*INSTRUCTIONS TO FOLLOW*. Search the material and gather each line with "Bahnhof" in it.
(RECORD EXCERPTS)
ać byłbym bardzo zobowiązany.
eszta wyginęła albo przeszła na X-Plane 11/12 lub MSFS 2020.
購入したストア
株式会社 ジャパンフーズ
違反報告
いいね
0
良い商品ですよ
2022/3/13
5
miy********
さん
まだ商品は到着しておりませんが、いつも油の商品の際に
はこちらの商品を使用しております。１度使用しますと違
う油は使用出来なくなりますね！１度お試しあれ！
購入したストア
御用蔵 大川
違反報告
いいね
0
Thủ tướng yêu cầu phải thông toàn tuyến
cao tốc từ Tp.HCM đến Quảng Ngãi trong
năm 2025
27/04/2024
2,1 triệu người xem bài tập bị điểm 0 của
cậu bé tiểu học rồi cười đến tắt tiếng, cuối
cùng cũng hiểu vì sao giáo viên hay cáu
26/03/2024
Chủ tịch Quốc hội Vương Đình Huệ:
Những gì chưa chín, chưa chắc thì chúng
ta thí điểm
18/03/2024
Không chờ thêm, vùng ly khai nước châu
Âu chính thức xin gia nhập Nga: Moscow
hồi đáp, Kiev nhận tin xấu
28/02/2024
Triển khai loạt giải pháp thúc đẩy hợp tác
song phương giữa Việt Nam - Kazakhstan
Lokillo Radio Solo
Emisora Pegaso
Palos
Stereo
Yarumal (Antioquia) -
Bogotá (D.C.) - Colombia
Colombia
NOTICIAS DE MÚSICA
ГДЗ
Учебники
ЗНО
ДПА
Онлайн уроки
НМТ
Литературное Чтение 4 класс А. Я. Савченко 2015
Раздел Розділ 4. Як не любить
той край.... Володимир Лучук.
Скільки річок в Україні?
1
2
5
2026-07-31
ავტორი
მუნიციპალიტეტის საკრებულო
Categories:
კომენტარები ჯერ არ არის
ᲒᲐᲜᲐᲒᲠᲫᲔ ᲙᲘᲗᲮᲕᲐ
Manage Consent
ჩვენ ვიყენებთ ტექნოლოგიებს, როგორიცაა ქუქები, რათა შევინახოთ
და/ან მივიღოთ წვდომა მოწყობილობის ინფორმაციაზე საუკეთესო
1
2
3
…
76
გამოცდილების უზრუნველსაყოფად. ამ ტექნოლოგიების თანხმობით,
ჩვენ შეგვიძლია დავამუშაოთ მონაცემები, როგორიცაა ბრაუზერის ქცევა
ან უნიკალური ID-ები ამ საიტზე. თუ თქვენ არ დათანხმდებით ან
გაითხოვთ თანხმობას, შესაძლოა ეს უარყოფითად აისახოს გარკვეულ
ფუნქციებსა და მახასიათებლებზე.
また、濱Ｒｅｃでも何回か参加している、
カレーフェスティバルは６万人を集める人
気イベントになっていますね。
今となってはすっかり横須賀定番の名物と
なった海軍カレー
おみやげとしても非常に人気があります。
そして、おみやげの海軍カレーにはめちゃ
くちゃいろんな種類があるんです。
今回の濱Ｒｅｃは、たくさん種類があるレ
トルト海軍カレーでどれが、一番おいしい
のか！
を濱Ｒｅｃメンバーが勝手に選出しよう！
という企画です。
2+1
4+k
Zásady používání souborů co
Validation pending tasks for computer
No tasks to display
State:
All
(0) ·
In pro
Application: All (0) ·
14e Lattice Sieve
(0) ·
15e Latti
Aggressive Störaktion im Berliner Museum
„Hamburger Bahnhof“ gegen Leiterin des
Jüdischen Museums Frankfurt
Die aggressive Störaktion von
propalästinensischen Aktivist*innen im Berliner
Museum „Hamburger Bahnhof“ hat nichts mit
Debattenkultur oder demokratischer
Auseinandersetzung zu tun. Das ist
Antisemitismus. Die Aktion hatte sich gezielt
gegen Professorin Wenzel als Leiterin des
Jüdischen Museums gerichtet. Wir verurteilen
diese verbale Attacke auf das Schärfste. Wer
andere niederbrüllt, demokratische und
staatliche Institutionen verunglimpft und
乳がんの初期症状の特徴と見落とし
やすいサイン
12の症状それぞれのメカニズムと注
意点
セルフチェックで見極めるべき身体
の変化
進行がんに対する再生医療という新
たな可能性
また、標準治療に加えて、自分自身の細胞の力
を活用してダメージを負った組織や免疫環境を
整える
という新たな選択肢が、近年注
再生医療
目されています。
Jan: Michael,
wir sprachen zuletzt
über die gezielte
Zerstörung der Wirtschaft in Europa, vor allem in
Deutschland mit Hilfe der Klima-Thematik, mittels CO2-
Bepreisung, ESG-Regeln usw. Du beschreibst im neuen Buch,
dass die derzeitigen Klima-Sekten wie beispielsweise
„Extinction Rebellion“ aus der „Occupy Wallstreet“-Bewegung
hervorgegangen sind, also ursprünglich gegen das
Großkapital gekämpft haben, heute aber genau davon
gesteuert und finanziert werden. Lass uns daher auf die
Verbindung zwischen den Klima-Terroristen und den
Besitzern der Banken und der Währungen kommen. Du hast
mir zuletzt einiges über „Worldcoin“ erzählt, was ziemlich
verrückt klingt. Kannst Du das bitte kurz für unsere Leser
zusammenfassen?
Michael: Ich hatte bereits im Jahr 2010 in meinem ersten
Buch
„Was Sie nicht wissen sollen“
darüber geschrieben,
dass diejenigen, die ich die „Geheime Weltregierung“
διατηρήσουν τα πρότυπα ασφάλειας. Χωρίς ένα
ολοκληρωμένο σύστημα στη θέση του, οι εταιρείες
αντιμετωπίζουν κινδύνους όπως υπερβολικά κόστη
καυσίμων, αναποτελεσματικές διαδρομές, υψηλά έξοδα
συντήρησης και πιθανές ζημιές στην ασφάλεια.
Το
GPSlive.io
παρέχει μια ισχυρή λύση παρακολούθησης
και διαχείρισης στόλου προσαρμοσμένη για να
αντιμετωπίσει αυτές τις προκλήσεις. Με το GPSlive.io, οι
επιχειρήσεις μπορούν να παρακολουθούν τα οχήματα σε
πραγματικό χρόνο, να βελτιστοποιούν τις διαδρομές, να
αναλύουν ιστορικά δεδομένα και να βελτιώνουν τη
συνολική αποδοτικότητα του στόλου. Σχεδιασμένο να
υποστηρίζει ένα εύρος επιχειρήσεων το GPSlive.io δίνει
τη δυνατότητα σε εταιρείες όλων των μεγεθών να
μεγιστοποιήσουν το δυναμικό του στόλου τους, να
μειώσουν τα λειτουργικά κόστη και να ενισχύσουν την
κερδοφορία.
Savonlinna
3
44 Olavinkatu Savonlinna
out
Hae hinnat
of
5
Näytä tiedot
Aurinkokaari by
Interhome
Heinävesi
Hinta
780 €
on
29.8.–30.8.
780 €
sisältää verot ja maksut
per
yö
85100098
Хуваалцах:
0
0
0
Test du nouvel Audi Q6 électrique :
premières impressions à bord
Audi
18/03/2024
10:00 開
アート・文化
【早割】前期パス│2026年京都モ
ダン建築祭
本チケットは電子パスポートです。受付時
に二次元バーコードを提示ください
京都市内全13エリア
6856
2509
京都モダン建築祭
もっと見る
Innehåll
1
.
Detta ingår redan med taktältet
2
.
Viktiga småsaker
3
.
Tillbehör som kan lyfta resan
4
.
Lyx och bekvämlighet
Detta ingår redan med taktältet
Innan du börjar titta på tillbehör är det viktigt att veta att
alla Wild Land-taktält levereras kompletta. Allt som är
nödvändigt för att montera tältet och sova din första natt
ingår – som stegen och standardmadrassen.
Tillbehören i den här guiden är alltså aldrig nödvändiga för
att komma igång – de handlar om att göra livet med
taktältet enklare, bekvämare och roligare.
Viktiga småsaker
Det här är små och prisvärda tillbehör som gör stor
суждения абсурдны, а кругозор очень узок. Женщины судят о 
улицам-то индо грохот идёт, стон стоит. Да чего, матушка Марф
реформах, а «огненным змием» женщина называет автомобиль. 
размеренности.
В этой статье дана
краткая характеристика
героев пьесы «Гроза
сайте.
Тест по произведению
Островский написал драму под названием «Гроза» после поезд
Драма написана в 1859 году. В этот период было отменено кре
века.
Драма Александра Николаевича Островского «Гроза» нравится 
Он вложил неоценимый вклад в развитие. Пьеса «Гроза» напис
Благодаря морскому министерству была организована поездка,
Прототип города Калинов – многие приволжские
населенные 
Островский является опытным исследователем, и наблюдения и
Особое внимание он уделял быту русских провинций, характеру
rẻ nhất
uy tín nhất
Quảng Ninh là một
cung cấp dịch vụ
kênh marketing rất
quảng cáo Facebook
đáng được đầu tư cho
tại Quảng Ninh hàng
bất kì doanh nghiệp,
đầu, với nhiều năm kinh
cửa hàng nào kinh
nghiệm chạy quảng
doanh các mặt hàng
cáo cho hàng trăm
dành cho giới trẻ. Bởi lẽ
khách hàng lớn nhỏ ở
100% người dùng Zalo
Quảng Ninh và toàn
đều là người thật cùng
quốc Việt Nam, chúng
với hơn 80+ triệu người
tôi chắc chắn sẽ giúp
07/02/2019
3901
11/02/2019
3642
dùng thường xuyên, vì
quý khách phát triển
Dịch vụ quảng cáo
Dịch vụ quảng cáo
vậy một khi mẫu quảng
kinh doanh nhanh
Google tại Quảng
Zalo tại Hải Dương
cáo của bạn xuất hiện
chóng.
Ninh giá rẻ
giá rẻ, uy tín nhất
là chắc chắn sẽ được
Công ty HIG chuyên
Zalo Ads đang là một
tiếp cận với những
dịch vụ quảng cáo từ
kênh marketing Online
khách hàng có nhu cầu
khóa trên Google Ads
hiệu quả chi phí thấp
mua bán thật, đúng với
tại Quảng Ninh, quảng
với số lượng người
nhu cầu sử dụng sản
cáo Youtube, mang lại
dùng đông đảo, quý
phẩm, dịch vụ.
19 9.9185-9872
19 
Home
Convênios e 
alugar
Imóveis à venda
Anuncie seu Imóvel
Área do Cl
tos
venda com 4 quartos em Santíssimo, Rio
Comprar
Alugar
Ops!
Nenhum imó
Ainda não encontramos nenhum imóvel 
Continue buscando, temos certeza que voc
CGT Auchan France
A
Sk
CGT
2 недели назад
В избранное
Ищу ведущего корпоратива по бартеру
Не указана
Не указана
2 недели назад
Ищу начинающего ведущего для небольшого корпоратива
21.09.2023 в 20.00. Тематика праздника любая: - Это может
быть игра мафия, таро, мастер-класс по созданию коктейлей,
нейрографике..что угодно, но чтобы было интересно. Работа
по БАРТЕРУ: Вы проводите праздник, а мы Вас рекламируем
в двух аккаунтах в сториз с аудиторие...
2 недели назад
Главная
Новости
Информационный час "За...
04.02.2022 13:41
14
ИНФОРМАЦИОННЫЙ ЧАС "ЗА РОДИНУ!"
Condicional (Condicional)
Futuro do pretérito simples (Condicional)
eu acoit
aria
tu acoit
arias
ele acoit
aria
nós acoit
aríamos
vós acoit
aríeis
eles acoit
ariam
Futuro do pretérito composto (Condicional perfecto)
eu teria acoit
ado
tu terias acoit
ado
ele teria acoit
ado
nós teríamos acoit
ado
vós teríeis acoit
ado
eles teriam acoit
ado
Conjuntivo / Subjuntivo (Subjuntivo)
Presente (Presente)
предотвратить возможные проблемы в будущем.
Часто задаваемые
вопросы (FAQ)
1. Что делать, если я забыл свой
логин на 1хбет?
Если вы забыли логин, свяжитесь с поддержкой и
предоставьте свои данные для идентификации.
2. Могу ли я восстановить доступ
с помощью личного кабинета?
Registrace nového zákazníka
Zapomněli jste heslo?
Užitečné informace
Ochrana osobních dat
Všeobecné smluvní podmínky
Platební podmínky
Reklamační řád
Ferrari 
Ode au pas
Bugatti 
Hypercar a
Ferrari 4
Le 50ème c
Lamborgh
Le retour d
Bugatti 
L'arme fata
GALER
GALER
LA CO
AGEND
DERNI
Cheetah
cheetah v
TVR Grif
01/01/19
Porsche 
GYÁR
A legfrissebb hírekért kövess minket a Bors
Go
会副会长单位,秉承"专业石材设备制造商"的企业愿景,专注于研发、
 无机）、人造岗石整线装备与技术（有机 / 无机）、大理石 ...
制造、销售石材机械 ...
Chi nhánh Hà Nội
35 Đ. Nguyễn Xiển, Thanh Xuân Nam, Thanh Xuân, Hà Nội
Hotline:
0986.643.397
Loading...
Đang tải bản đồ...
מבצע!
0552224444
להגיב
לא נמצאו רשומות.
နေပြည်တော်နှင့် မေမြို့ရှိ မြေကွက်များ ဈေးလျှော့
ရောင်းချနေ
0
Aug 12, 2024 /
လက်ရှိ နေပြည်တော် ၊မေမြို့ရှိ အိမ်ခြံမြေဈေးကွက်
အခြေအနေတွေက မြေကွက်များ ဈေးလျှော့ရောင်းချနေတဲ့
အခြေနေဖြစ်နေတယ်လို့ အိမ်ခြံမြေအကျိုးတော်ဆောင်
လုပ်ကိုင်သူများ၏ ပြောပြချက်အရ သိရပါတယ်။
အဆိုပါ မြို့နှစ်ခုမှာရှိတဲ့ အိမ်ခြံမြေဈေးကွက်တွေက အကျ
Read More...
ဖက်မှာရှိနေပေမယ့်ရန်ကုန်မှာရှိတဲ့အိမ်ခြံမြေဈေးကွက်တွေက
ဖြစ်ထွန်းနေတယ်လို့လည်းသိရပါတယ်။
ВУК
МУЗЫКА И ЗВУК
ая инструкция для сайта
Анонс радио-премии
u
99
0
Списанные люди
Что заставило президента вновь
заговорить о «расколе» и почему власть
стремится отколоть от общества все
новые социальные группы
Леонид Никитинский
(End RECORD EXCERPTS)
*WORKED SOLUTION*.
„Hamburger Bahnhof“ gegen Leiterin des
Museum „Hamburger Bahnhof“ hat nichts mit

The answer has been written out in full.